Stored dataset items:
■ ■ ■

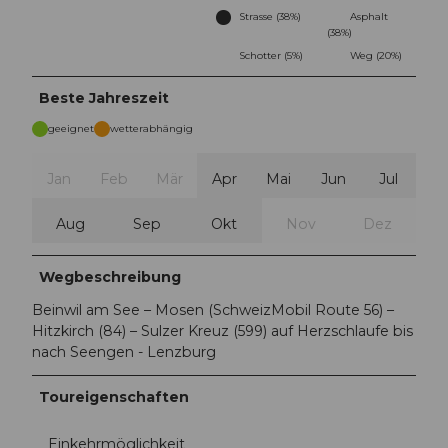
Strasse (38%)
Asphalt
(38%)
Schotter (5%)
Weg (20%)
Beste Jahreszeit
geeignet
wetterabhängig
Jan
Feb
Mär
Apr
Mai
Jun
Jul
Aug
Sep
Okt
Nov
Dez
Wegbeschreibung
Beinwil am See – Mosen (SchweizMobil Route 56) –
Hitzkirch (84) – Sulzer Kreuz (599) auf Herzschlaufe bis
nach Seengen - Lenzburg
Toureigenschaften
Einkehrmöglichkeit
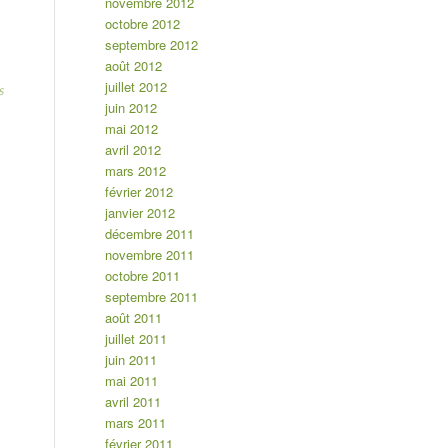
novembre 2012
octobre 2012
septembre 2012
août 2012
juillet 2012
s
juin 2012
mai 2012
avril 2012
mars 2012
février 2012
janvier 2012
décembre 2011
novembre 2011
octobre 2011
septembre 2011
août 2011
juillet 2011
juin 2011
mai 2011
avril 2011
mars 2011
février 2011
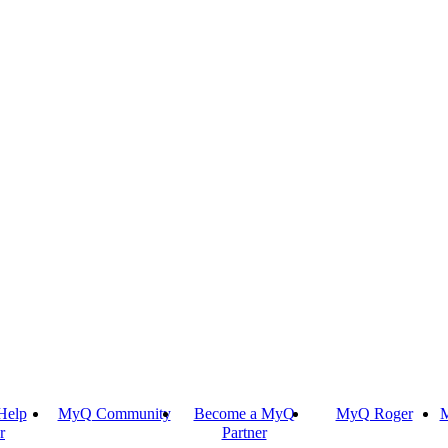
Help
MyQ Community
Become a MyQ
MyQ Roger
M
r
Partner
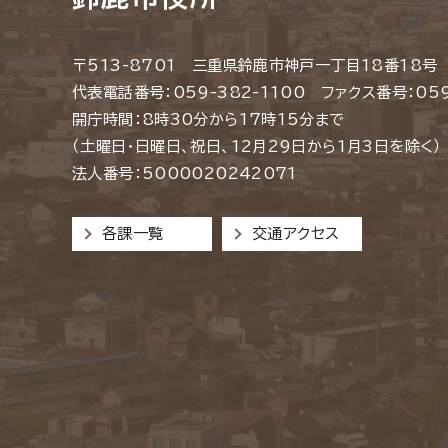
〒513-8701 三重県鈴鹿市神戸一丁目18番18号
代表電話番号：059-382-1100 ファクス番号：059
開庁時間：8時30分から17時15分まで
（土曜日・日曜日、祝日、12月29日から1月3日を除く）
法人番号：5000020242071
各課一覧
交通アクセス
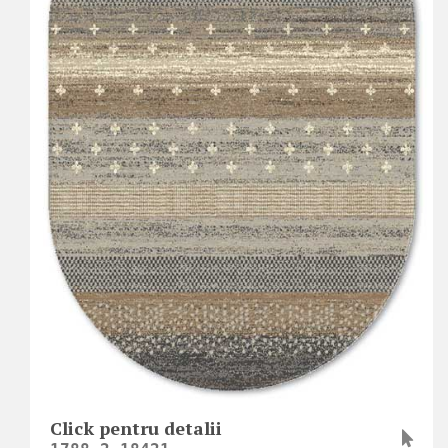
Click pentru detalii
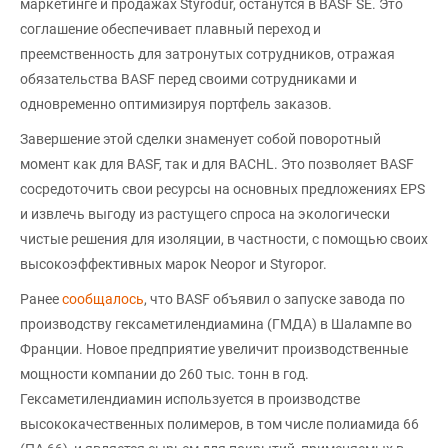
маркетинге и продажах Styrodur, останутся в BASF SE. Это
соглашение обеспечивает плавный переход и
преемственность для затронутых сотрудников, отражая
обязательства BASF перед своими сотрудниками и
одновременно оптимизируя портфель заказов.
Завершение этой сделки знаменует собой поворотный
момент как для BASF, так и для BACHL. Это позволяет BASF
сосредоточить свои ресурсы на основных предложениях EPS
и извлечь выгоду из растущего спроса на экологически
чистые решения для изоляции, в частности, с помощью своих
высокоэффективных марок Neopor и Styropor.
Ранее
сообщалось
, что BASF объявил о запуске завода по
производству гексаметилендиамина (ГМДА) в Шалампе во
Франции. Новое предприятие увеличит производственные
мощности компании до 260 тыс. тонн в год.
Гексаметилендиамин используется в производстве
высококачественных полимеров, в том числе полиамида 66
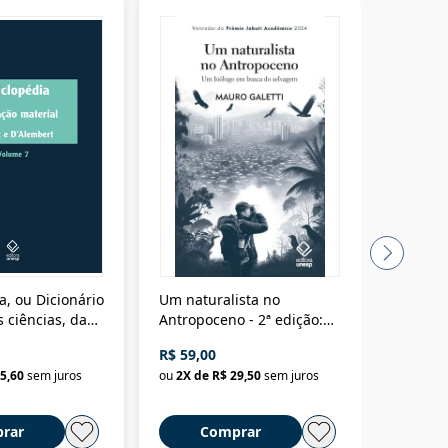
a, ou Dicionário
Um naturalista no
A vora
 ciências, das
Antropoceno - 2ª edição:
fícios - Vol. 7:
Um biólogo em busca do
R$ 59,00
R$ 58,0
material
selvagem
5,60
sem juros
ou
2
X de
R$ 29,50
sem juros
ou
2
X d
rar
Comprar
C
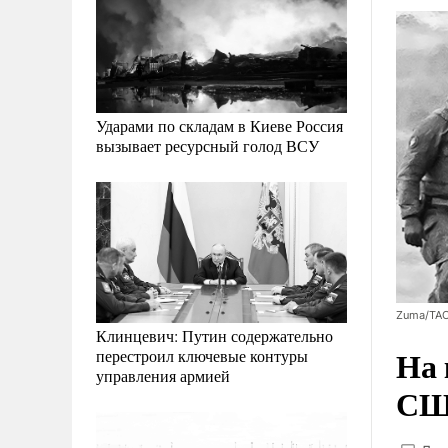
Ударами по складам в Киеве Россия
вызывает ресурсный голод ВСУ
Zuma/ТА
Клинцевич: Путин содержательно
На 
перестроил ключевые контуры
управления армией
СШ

■ ■ ■

(TASK GOAL)
The complete set of records should be written out again, pictures excluded.

(SOLUTION FOR THIS TASK)
Strasse (38%)
Asphalt
(38%)
Schotter (5%)
Weg (20%)
Beste Jahreszeit
geeignet
wetterabhängig
Jan
Feb
Mär
Apr
Mai
Jun
Jul
Aug
Sep
Okt
Nov
Dez
Wegbeschreibung
Beinwil am See – Mosen (SchweizMobil Route 56) –
Hitzkirch (84) – Sulzer Kreuz (599) auf Herzschlaufe bis
nach Seengen - Lenzburg
Toureigenschaften
Einkehrmöglichkeit
novembre 2012
octobre 2012
septembre 2012
août 2012
juillet 2012
s
juin 2012
mai 2012
avril 2012
mars 2012
février 2012
janvier 2012
décembre 2011
novembre 2011
octobre 2011
septembre 2011
août 2011
juillet 2011
juin 2011
mai 2011
avril 2011
mars 2011
février 2011
Help
MyQ Community
Become a MyQ
MyQ Roger
M
r
Partner
〒513-8701 三重県鈴鹿市神戸一丁目18番18号
代表電話番号：059-382-1100 ファクス番号：059
開庁時間：8時30分から17時15分まで
（土曜日・日曜日、祝日、12月29日から1月3日を除く）
法人番号：5000020242071
各課一覧
交通アクセス
Click pentru detalii
маркетинге и продажах Styrodur, останутся в BASF SE. Это
соглашение обеспечивает плавный переход и
преемственность для затронутых сотрудников, отражая
обязательства BASF перед своими сотрудниками и
одновременно оптимизируя портфель заказов.
Завершение этой сделки знаменует собой поворотный
момент как для BASF, так и для BACHL. Это позволяет BASF
сосредоточить свои ресурсы на основных предложениях EPS
и извлечь выгоду из растущего спроса на экологически
чистые решения для изоляции, в частности, с помощью своих
высокоэффективных марок Neopor и Styropor.
Ранее
сообщалось
, что BASF объявил о запуске завода по
производству гексаметилендиамина (ГМДА) в Шалампе во
Франции. Новое предприятие увеличит производственные
мощности компании до 260 тыс. тонн в год.
Гексаметилендиамин используется в производстве
высококачественных полимеров, в том числе полиамида 66
a, ou Dicionário
Um naturalista no
A vora
 ciências, das
Antropoceno - 2ª edição:
fícios - Vol. 7:
Um biólogo em busca do
R$ 59,00
R$ 58,0
material
selvagem
5,60
sem juros
ou
2
X de
R$ 29,50
sem juros
ou
2
X d
rar
Comprar
C
Ударами по складам в Киеве Россия
вызывает ресурсный голод ВСУ
Zuma/ТА
Клинцевич: Путин содержательно
На 
перестроил ключевые контуры
управления армией
СШ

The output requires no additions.